Exercise prompt:
A picture-free, exact transcript of the entries below is required.

Material for this exercise:
____________

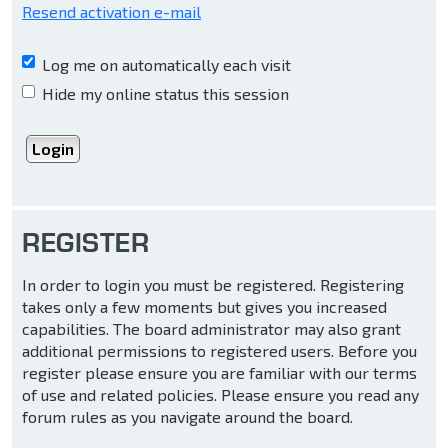
Resend activation e-mail
Log me on automatically each visit
Hide my online status this session
REGISTER
In order to login you must be registered. Registering
takes only a few moments but gives you increased
capabilities. The board administrator may also grant
additional permissions to registered users. Before you
register please ensure you are familiar with our terms
of use and related policies. Please ensure you read any
forum rules as you navigate around the board.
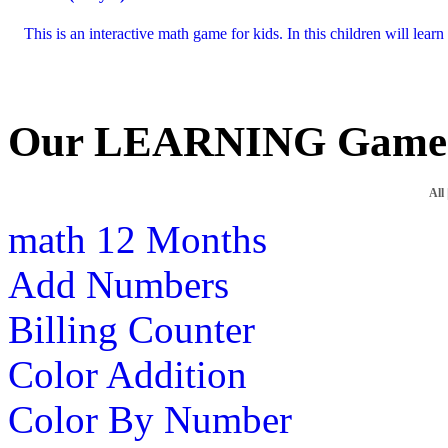
This is an interactive math game for kids. In this children will lea
Our LEARNING Game
All
math
12 Months
Add Numbers
Billing Counter
Color Addition
Color By Number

____________

Response:
Resend activation e-mail
Log me on automatically each visit
Hide my online status this session
REGISTER
In order to login you must be registered. Registering
takes only a few moments but gives you increased
capabilities. The board administrator may also grant
additional permissions to registered users. Before you
register please ensure you are familiar with our terms
of use and related policies. Please ensure you read any
forum rules as you navigate around the board.
This is an interactive math game for kids. In this children will lea
Our LEARNING Game
All
math
12 Months
Add Numbers
Billing Counter
Color Addition
Color By Number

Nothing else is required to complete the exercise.